Glary Utilities for the PC

Anyone use Glary Utilities? It’s a powerful free program for PC maintenance. One of it’s features is to show you folder sizes. So, at the top level you may see your C: drive and all the immediate sub-folders with their sizes. You can then drill down to see further sub-folder sizes. Very useful. My issue is that Glary shows my C: drive as 80GB used space, but Windows (Vista 64-bit) shows 120GB used. Now, Windows is just a total number, while Glary shows me exactly where the usage comes from. But 40GB is a sizable variance. I’m curious if anyone else has a similar difference or knows why it comes out this way.

I use it on occasions to clean up the registry and adjust start up programs.

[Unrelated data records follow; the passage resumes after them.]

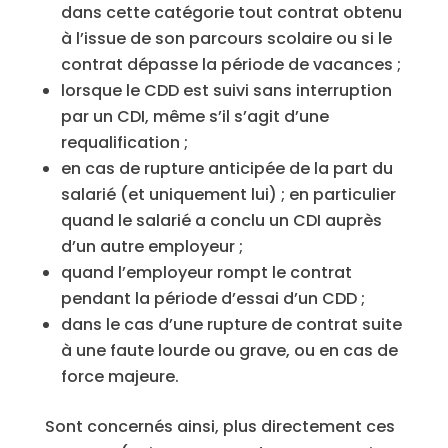
dans cette catégorie tout contrat obtenu
à l’issue de son parcours scolaire ou si le
contrat dépasse la période de vacances ;
lorsque le CDD est suivi sans interruption
par un CDI, même s’il s’agit d’une
requalification ;
en cas de rupture anticipée de la part du
salarié (et uniquement lui) ; en particulier
quand le salarié a conclu un CDI auprès
d’un autre employeur ;
quand l’employeur rompt le contrat
pendant la période d’essai d’un CDD ;
dans le cas d’une rupture de contrat suite
à une faute lourde ou grave, ou en cas de
force majeure.
Sont concernés ainsi, plus directement ces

I have no idea what your problem is. Perhaps you have mapped a partition to the C: drive as a sub directory and Windows adds that to the total and Glary doesn’t. I’ve noticed programs often handle this situation differently. Like I said I can’t tell you why the problem.

Odds are that Glary is only counting folders to which it / you have access rights.

It’s got electrolytes, they’re what plants crave.

I’m not familiar with GU, and I don’t think the following is a significant part of the discrepancy you’re reporting, but:

Hard drive space is usually divided in blocks, with some blocks used for data and others for metadata. Metadata blocks store things like file names/paths & permissions, while data blocks store the actual contents of the files. This means that a file containing only a single byte will take at least that byte plus the metadata (and you can probably assume that each file will take the same amount of metadata).

Also, blocks are of a fixed size (which can be set while formatting a drive/partition, but can’t be easily changed afterwards) and data blocks are not shared between files. Typical block size is a multiple of half a kilobyte (with 0.5 or 1 Kb as common defaults). That means that the “1 byte” file will use up a disk space of at least 1 block + some metadata.

Taken together, this means that if you subtract the total content size of all files on your drive from the total data size of your partition, you’ll end up with a higher number than the actually usable free disk space.